---
name: forensic-hotspot-finder
description: Use when planning refactoring priorities, investigating recurring bugs, identifying which files cause the most bugs, or determining problem areas to fix - identifies high-risk files by combining git change frequency with code complexity using research-backed formula (4-9x defect rates)
---

# Forensic Hotspot Finder

## 🎯 When You Use This Skill

**State explicitly**: "Using forensic-hotspot-finder pattern"

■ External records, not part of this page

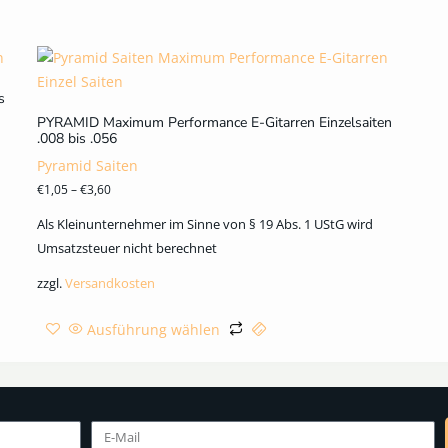
s
PYRAMID Maximum Performance E-Gitarren Einzelsaiten
.008 bis .056
Pyramid Saiten
€
1,05
–
€
3,60
Als Kleinunternehmer im Sinne von § 19 Abs. 1 UStG wird
Umsatzsteuer nicht berechnet
zzgl.
Versandkosten
Ausführung wählen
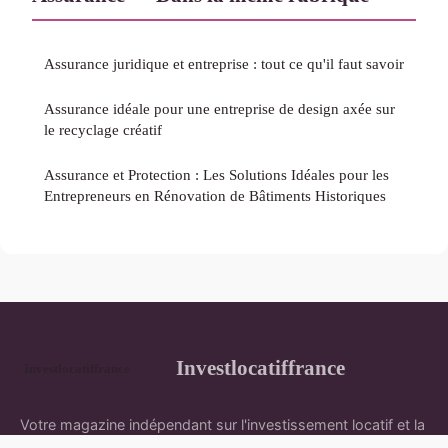
Assurance juridique et entreprise : tout ce qu'il faut savoir
Assurance idéale pour une entreprise de design axée sur
le recyclage créatif
Assurance et Protection : Les Solutions Idéales pour les
Entrepreneurs en Rénovation de Bâtiments Historiques
Investlocatiffrance
Votre magazine indépendant sur l'investissement locatif et la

**Then follow these steps**:
1. Apply the **normalized hotspot formula** (see below)
2. Cite **research benchmarks** (4-9x defect rates from Microsoft Research)
3. Check for **both** high frequency AND high complexity (not just one)
4. Normalize by **file age** (older files naturally have more commits)
5. Suggest **integration** with other forensic skills at the end

## Overview

Hotspot analysis identifies files that are both frequently changed AND structurally complex. Research shows these files have 4-9x higher defect rates than normal code. This technique uses git history to find where bugs are most likely to occur.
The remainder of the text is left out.